Given such penchants and such public responsibility, Cheney's secrecy and poor hunting judgment during his Texas weekend are surely fair game, so to speak. Are these qualities we want in the man who stands a heartbeat away from the really big trigger? You know, the trigger to the mushroom cloud machine?

I'd say the media have gone extremely easy on the vice president, starting with Brit Humes' genteel questioning on Fox News. And because there was no public investigation - not by Texas deputies, not by Bush, not even by the press (surprise), every aspect of this case is open to speculation, such as that which found its way into my in-box over the weekend.

Chuck Bowers, of Powell, wrote, "You won't need a dog to point to the 12-hour delay that's plenty of time to let alcohol wear off . Funny how an 18-minute erasure contributed significantly to Nixon's downfall, while this 12-hour obliteration looks like it will be ignored." Another reader pointed out the 28-gauge shotgun and No. 7 1/2 shot that Cheney allegedly used were more typical of women hunters, who often prefer smaller guns and ammo.

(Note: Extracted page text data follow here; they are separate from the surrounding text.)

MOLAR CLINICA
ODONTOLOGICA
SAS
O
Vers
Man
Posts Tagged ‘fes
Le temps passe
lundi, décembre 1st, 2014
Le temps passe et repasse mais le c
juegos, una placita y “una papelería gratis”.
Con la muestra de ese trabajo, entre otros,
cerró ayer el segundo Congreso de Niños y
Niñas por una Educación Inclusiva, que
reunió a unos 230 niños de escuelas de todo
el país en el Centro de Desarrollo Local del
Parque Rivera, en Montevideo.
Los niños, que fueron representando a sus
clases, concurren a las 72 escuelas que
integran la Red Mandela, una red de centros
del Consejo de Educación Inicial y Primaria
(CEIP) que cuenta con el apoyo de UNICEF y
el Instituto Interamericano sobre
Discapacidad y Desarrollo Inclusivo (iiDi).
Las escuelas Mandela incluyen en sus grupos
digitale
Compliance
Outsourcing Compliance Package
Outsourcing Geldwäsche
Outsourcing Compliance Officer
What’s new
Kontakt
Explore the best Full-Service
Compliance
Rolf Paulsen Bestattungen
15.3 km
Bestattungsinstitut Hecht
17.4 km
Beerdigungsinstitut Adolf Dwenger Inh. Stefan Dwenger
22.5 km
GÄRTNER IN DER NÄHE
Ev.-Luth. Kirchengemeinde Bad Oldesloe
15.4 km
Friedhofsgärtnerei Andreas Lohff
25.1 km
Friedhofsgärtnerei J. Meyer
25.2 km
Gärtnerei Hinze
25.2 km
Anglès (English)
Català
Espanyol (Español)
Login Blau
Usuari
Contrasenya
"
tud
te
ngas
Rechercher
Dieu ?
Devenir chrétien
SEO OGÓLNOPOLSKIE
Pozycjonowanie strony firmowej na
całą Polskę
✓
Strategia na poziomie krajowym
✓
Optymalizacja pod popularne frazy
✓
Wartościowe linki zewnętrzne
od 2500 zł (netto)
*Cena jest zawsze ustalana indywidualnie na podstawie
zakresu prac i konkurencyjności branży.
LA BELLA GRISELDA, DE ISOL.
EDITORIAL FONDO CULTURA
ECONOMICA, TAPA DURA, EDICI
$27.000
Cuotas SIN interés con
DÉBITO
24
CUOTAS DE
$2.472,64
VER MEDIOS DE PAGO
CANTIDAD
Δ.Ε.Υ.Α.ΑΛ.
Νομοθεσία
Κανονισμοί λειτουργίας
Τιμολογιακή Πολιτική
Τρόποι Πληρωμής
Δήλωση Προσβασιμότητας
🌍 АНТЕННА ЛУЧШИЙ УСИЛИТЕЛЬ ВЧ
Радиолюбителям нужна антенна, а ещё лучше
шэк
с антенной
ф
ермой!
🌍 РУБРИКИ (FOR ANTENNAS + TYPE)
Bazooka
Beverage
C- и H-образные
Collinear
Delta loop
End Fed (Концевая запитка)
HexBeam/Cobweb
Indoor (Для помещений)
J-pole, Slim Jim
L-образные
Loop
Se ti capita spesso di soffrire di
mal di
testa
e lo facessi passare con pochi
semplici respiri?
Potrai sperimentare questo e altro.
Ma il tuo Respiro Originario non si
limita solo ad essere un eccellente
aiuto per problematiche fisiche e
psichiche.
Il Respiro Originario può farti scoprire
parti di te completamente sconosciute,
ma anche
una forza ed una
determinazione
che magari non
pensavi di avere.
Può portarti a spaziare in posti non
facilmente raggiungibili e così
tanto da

Lucy Davis, across the Smokies in Murphy, N.C., wrote, "It was doubtful the gun could've done the damage alleged from 90 feet. Plus, the cover story just doesn't make sense. They never did explain how Whittington was shot on his right side - they said Whittington came up from the back and to the right side of Cheney? Walking backwards? Another thing, Clinton had consensual sex with an adult, yet the Republicans felt this was reason enough to spend $6 million tax dollars trying to impeach him. Guess he should have shot someone."

Mark Harbinson, a history teacher from Taylorsville, N.C., had this to say: "My personal opinion is that the deputy did not gain entrance to the ranch in order for 'the party' to give Cheney time to sober up. When did it become possible for any citizen to make the decision not to give access to a law enforcement officer dispatched to a shooting investigation? This is the area that should really be investigated."

John H. St. John, of Spring Valley, Calif., was blunter. "I am 85 now and can't hunt any more, but I got a double-barreled sixteen-gauge shotgun for my fourteenth birthday. I have trained pointers and - being an artist - painted them. One of my paintings was in 'The American Field' magazine. The very idea of an experienced hunter accidentally blasting someone in the face is absurd. He had to have either done it on purpose or been drunk. I believe that he was drunk."

And I believe that's serious business, but the least of his many sins against our world.